Presence-Only Data and the EM Algorithm
Article first published online: 28 AUG 2008
© 2008, The International Biometric Society
Volume 65, Issue 2, pages 554–563, June 2009
How to Cite
Ward, G., Hastie, T., Barry, S., Elith, J. and Leathwick, J. R. (2009), Presence-Only Data and the EM Algorithm. Biometrics, 65: 554–563. doi: 10.1111/j.1541-0420.2008.01116.x
- Issue published online: 28 MAY 2009
- Article first published online: 28 AUG 2008
- Received September 2006. Revised April 2008. Accepted April 2008.
- Boosted trees;
- EM algorithm;
- Logistic model;
- Presence-only data;
- Use-availability data
Summary In ecological modeling of the habitat of a species, it can be prohibitively expensive to determine species absence. Presence-only data consist of a sample of locations with observed presences and a separate group of locations sampled from the full landscape, with unknown presences. We propose an expectation–maximization algorithm to estimate the underlying presence–absence logistic model for presence-only data. This algorithm can be used with any off-the-shelf logistic model. For models with stepwise fitting procedures, such as boosted trees, the fitting process can be accelerated by interleaving expectation steps within the procedure.

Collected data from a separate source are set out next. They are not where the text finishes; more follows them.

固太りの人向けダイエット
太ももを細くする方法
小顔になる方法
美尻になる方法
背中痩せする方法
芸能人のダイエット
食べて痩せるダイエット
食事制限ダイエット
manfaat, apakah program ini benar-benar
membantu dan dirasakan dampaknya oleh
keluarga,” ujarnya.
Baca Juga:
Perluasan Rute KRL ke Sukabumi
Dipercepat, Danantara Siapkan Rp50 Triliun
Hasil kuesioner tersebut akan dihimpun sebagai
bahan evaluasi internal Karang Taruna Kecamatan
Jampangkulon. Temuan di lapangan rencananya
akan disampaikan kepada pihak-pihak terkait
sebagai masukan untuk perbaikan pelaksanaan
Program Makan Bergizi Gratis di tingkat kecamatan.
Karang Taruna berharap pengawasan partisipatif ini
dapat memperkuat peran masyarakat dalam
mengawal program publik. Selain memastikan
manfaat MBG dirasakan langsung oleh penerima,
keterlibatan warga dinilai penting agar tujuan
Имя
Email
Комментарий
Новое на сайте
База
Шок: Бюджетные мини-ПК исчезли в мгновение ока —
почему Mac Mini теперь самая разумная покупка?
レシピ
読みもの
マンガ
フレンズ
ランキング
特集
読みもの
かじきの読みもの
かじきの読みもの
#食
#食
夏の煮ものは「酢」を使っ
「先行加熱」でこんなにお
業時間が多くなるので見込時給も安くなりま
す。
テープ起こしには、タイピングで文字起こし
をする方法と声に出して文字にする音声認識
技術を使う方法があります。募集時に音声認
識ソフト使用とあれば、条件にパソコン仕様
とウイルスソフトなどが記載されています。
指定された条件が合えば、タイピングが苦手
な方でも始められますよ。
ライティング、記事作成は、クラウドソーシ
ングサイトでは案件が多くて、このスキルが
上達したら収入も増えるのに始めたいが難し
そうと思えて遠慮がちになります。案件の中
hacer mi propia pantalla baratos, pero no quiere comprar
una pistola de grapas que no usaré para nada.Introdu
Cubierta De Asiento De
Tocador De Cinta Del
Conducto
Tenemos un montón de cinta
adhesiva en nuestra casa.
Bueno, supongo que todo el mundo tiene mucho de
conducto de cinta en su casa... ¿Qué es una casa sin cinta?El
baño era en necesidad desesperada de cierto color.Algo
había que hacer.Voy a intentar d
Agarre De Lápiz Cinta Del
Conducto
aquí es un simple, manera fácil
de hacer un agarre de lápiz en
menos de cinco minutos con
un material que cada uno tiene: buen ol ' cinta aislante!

Preliminary analyses based on sampling from presence–absence records of fish in New Zealand rivers illustrate that this new procedure can reduce both deviance and the shrinkage of marginal effect estimates that occur in the naive model often used in practice. Finally, it is shown that the population prevalence of a species is only identifiable when there is some unrealistic constraint on the structure of the logistic model. In practice, it is strongly recommended that an estimate of population prevalence be provided.